The Ft. Worth COA bypassed any discussion of ROA, instead applying the Right of Free Speech because the communications underlying the claims related to bidding on governmental contracts.

Other than the fraud by nondisclosure claim against Nguyen, which we discuss more below, each of the challenged claims involved an allegation that Nguyen made communications about ABLe’s work on the 2014 fiber contracts and its bids for the DFW contracts awarded to E2; about E2’s bid for the 2018 contracts; about Nguyen’s, E2’s, and Southwest’s potential and current work on those contracts; or about recruiting (hence communicating with) ABLe employees to work on those contracts. These communications were on an issue related to services in the marketplace and related to the government (DFW and its public bid process), and they involved concerns that have “public relevance beyond the pecuniary interests of the private parties involved.” Creative Oil & Gas, LLC v. Lona Hills Ranch, LLC, 591 S.W.3d 127, 136 (Tex. 2019)

Having determined RFS covers all claims except fraud by non-disclosure as to Former Employer, the Court quickly eliminated the non-movants commercial speech exemption (because the speech wasn’t targeted at a consumer). 

 Next up, Step 2: Did the non-movant meet the evidentiary burden for each element of the claims covered by the TCPA? 
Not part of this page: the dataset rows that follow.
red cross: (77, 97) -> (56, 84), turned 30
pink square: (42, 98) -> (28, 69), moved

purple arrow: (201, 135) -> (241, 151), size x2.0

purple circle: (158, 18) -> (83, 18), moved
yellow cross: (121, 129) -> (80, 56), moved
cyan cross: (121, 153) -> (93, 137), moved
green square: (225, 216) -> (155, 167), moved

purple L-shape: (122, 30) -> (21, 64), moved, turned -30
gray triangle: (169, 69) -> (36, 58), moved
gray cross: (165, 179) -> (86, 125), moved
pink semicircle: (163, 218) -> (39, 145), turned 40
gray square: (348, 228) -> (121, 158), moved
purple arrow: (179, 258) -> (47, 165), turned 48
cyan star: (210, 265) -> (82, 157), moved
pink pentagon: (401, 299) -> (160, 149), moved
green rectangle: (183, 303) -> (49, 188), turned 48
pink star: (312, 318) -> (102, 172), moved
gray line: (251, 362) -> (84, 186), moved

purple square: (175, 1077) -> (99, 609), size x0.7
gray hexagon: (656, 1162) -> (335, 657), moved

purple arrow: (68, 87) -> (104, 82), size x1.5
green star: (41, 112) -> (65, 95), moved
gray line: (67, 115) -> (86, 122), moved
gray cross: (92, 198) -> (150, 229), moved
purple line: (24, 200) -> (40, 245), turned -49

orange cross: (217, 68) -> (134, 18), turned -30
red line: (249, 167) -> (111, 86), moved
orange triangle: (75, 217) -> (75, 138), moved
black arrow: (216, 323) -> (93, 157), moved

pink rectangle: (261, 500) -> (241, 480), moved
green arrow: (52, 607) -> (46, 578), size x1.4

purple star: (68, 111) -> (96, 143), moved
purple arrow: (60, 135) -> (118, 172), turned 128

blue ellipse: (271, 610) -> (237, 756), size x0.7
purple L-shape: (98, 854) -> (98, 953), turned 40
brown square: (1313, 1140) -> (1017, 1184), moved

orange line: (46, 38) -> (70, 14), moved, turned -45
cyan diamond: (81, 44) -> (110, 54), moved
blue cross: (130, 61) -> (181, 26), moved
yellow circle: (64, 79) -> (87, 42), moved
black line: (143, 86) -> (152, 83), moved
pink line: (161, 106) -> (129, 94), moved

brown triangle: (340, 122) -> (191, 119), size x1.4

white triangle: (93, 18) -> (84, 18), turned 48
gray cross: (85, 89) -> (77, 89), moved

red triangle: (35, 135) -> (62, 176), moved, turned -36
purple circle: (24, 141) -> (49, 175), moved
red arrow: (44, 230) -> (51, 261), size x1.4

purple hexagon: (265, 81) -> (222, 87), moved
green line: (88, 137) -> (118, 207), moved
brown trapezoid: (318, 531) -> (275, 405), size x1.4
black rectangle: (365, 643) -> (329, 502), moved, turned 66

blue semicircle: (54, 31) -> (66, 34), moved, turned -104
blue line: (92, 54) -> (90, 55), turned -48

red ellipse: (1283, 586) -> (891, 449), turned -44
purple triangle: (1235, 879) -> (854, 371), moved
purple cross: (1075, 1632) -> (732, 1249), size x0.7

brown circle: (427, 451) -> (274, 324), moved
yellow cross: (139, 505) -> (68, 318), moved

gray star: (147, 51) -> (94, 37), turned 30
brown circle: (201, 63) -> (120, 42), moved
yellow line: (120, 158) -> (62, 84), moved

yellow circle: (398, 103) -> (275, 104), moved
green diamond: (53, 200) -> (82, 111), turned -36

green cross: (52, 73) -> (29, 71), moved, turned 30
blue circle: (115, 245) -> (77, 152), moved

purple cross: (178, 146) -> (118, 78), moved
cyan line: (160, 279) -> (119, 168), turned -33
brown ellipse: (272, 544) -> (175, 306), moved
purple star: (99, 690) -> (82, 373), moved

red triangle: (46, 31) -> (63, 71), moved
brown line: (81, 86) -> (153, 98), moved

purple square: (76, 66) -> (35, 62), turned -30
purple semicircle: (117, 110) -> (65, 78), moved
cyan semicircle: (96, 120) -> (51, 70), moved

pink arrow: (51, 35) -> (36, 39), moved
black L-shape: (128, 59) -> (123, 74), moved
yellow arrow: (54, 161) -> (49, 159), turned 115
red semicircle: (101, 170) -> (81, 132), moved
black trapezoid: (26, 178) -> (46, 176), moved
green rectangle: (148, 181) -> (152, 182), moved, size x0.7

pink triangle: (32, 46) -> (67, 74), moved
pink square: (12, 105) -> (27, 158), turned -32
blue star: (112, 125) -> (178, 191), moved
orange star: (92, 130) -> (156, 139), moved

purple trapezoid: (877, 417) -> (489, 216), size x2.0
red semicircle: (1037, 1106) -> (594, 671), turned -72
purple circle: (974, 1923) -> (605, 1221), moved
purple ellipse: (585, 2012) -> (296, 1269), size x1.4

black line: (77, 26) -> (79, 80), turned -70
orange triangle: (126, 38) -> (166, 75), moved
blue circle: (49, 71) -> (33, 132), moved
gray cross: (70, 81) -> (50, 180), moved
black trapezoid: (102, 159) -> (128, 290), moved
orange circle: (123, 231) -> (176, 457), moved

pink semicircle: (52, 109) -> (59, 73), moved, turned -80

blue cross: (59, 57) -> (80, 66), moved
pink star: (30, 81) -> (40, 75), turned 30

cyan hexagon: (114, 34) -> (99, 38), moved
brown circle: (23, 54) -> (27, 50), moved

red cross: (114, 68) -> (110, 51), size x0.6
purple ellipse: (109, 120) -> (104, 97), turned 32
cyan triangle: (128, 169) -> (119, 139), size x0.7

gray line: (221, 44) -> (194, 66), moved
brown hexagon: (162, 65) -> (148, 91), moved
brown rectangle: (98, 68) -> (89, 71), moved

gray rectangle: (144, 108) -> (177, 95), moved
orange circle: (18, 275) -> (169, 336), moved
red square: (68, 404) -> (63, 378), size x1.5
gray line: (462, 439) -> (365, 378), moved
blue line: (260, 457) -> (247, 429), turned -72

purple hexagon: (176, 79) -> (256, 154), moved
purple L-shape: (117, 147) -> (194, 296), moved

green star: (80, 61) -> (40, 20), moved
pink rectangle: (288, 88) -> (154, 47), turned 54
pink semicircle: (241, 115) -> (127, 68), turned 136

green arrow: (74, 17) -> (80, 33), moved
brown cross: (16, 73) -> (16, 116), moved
This case is an excellent reminder that evidentiary burdens require more than simple conclusions.  The interference with non-compete claims faltered because of the overbreadth of the non-compete.  The fiduciary duty claims collapsed, in part, because of the internal contradictions within the non-movant’s evidentiary presentation.**

The TUTSA claim evaporated, with the Ft. Worth COA poignantly noting that a lack of detail and evidence barred a “rational inference” that trade secrets were provided to New Employer. Former Employer also could not establish that the company “rolodex” was a trade secret. This analysis gutted the Texas civil theft claim as well.

The Ft. Worth COA reached a split decision on the fraud by non-disclosure claim, determining that the TCPA did not cover Former Employee because the claim is based on an absence of communication.  But as to the New Employer, the TCPA did apply, in part I suspect, because of how plaintiff positioned the conspiracy and aiding and abetting claim.  Nonetheless, plaintiff failed to meet its evidentiary burden, in particular as to damages.

It does bear repeating, the New TCPA has exemptions that probably prevent this from occurring in the future.

*The opinion is complicated in that there are three defendants, Former Employee, New Employer (which was a subcontractor) for the third defendant.  To make it simple, I refer to them as both as New Employer.  Former Employee  did not move to dismiss every claim brought against him, but the COA had to address all of the claims because of the derivative nature of plaintiff’s claims.  

** This argument is intriguing from a TCPA perspective because I have not seen this argument advanced before, and the Ft Worth COA did not reference any case law on this point.